Okay, I know I am grumpy. I have been coming off of Congestion and Throw-Up-Food-Poisoning-Land and am Permanently Residing in Perpetual-No-Sleep-Babyland, but boy, have I got a small rant to get off my chest today. And this is not directed at the wonderful, thoughtful mothers who read this blog! Thank you to all of you who are working so hard to do the best by your children; my hat is off to you all.
But here goes:
Why is it we act as if having children is such an inconvenience? I have a friend, one of the consultants over at Christopherus (www.christopherushomeschool.org) who has a great quote from somewhere that goes along the lines of, “You are not raising an inconvenience; you are raising a human being.”
So far this week I have heard the most horrifying stories about mothers who feel essentially inconvenienced by their babies and small children. Small baby not sleeping through the night? Hire a small cadre of nurses to help you sleep-train that baby. Don’t want to have your newborn baby dependent and attached on you? Don’t breastfeed, and get a nanny for that small baby even though you stay-at-home full-time. I have more cases, but I will stop there. In all the cases I have heard the mothers made comments such that breastfeeding was inconvenient and that the baby’s sleep patterns needed to be adjusted because they did not want to be up during the night.

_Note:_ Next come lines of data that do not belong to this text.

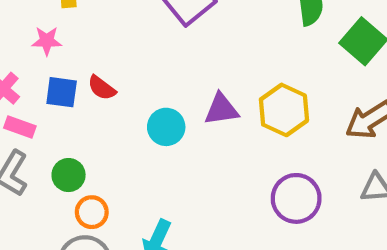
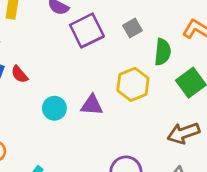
yellow hexagon: (284, 110) -> (133, 84), moved

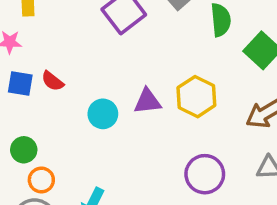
yellow hexagon: (133, 84) -> (196, 97), moved

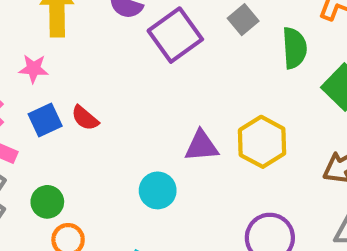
blue square: (20, 84) -> (45, 120), turned -36
cyan circle: (103, 114) -> (158, 190), moved

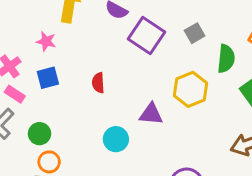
purple square: (175, 35) -> (147, 36), turned -30
red semicircle: (85, 118) -> (98, 83), moved, turned 36
yellow hexagon: (262, 142) -> (191, 89), moved

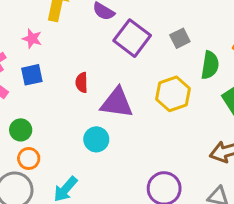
purple triangle: (151, 114) -> (117, 103), moved, size x1.4

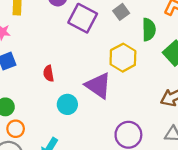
red semicircle: (82, 82) -> (49, 73), moved
purple triangle: (117, 103) -> (98, 86), moved, turned 36

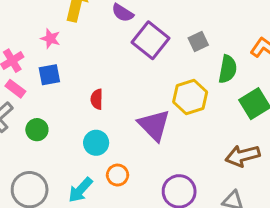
cyan circle: (67, 104) -> (96, 143), moved
orange circle: (16, 129) -> (118, 175), moved

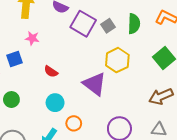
pink star: (50, 39) -> (32, 38), moved
gray square: (198, 42) -> (108, 26), moved
green semicircle: (228, 69) -> (134, 24), moved
red semicircle: (97, 99) -> (51, 71), turned -48

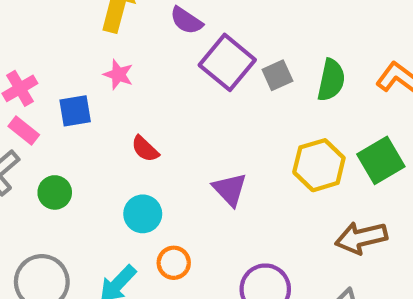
yellow hexagon: (117, 60) -> (319, 165), moved
purple triangle: (95, 84) -> (230, 189), size x0.7

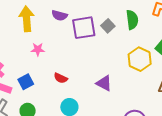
purple square: (227, 62) -> (84, 28), turned -30
blue square: (75, 111) -> (26, 82), moved

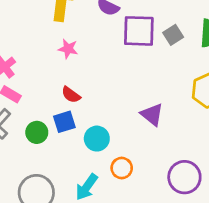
red semicircle: (61, 78) -> (71, 95), moved
blue square: (26, 82) -> (64, 122), moved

(By the way, the above situations are all composites of things I have heard from varying sources the past few months and do not represent any one situation or mother or family.)
The point is this, though. Mature love and parenting involves you putting your child’s welfare ahead of your own. I have said it before, and I will say it again: children are messy, noisy, learning, immature. They don’t sleep like an adult, they don’t reason like an adult, they take a long time to mature and develop (and 7, 8, 9, 10 year-olds are still little! So I am talking 21 years of growth and development!). They get sick, they laugh and cry at the wrong times, they fall down, they fight with each other and with you.
They are also wonderful. They will show you a spiritual world that you may have forgotten existed. They will say the funniest things. No one will love you like a sweet child.
Adjusting to having an infant can be challenging; it can be difficult. I am very sympathetic to mothers needing support and help. The choices we make in these early years set the foundation for discipline, for the school years, and later for the teenaged years. It should make one stop and at least consider different choices rather than just decide on something because it is easiest. You cannot take your “before children life” and just add children and stir. Having children should change your life, don’t you think?
As mothers and fathers, it is our privilege and our responsibility to provide our children with a childhood they hopefully won’t have to recover from. No matter what we do, our children will go their own way as they mature and grow in early adulthood. But, it is our job to give them the footing to start. It is our job to guide. And I don’t know about you, but the development of my children’s physical, emotional, academic and character is worth me being inconvenienced any day or night of the week!
This is why I encourage you all to have a vision, to have a plan, to find joy in the small tasks of being a homemaker, to have a sense of humor to take parenting seriously but not to take your child so seriously, and to think about how you make the most mindful decisions for the WHOLE family. Being a great parent and a mature parent does not mean there are no boundaries between you and your child or that all of your needs should be put on hold. It is also your job to show your children what a loving marriage looks like, how women need friends and how we all have different interests and needs outside of being a mother.
But it does mean that raising your child should be a wonderful journey with the best intentions for your child in mind. Even if it requires a bit of sacrifice. The best things often do.
On that note – Live BIG and love your children!